No one knew better than he how to impress upon his courtiers the idea that kings are of a different blood from other men. He even knew how to invest vice and immorality with an air of elegance, and was capable of generous sentiments and actions. He on one occasion sold a gold service of plate for four hundred thousand francs, to purchase bread for starving troops. If haughty, exacting, punctilious, he was not cold.

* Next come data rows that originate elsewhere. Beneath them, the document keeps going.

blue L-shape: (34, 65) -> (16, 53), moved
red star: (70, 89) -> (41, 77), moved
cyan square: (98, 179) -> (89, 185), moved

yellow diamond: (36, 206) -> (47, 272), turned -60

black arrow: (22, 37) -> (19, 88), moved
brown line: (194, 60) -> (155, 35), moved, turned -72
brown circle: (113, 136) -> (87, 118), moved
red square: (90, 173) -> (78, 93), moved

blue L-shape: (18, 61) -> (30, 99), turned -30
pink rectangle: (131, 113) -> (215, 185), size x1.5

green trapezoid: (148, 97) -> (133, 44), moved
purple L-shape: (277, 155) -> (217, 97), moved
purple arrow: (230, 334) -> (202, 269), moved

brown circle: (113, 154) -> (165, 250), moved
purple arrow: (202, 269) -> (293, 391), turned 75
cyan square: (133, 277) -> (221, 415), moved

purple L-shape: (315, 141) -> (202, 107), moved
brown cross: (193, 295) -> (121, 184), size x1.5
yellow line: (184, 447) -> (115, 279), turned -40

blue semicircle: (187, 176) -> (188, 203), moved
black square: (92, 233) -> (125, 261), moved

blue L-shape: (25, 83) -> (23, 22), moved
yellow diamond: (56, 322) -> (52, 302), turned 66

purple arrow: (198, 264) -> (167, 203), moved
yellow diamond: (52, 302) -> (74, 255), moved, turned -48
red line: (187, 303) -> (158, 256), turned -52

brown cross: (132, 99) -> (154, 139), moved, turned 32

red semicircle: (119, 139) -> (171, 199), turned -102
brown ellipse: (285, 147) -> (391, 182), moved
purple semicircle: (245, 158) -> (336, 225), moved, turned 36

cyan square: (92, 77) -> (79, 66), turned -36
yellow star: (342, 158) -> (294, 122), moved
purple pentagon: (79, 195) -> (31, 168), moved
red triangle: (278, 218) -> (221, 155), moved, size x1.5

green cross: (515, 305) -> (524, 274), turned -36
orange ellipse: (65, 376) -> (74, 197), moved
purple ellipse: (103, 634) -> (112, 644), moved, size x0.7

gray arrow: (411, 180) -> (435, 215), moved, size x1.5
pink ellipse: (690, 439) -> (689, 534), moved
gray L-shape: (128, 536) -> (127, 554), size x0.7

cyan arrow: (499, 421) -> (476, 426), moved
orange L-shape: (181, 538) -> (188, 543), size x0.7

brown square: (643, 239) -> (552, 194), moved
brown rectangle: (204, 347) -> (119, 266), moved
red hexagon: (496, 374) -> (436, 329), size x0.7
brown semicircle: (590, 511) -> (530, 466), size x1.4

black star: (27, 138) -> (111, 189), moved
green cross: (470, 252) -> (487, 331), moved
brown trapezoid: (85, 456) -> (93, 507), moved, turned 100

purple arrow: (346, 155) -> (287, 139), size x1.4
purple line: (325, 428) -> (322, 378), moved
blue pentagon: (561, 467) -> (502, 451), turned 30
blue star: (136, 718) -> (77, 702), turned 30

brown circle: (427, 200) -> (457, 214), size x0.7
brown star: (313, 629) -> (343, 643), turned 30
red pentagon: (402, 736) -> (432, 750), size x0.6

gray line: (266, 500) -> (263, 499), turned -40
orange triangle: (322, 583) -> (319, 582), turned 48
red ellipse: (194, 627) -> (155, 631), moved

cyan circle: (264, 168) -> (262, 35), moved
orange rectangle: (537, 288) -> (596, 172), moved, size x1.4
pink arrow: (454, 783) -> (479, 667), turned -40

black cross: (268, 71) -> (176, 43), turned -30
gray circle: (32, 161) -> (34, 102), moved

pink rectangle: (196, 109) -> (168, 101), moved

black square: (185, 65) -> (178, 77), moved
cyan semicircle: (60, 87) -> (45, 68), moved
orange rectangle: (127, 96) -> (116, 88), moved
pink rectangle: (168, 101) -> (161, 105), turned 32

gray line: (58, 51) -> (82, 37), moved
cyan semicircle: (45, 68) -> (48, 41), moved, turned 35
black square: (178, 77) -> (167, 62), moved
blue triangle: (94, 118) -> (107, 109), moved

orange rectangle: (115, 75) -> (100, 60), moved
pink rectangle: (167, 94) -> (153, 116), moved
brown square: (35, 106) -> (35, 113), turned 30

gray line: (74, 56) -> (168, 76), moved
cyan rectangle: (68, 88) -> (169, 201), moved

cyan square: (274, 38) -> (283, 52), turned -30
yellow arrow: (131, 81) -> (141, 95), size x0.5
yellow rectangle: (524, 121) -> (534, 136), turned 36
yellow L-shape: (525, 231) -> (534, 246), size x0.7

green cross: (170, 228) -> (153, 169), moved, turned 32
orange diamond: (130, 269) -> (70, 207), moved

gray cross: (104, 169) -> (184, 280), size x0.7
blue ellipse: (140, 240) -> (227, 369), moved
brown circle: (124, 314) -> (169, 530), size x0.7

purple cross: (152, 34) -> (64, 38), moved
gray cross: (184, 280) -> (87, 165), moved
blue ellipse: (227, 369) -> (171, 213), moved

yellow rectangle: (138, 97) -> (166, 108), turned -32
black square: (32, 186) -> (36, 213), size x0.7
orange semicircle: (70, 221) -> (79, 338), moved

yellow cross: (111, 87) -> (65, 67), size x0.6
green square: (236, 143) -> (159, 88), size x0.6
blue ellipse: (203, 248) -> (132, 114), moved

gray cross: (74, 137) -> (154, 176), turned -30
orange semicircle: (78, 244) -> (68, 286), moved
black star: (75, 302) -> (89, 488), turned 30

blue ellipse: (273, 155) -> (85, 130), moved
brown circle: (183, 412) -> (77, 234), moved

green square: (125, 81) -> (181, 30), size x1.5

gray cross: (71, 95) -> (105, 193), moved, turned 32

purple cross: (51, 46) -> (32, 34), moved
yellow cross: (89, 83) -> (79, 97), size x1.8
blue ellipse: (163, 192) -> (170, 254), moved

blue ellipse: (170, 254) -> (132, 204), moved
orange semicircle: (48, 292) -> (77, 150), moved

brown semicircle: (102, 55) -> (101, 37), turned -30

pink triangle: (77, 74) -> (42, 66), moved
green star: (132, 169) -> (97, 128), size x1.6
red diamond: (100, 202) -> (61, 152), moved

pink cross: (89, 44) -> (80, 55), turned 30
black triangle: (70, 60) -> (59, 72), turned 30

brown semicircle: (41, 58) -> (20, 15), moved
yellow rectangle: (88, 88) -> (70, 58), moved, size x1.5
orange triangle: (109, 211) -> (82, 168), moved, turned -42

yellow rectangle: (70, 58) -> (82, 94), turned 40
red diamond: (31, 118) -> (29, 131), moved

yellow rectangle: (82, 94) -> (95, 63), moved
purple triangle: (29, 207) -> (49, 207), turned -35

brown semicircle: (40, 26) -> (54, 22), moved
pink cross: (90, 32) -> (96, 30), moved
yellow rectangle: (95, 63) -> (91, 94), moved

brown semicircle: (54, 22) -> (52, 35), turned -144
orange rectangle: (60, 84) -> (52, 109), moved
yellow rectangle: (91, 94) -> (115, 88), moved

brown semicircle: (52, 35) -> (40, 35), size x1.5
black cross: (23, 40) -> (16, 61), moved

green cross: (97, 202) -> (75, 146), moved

Even his rigid etiquette and dignified reserve were the dictates of statecraft, as well as of natural inclination. He seemed to feel that he was playing a great part, with the eyes of the world upon him; so that he was an actor as Napoleon was, but a more consistent one, because in his egotism he never forgot himself, not even among his mistresses. As _grand monarque_, the arbiter of all fortunes, the central sun of all glory, was he always figuring before the eyes of men. He never relaxed his habits of ceremony and ostentation, nor his vigilance as an administrator, nor his iron will, nor his thirst for power; so that he ruled as he wished until he died, in spite of the reverses of his sad old age, and without losing the respect of his subjects, oppressed as they were with taxes and humiliated by national disasters.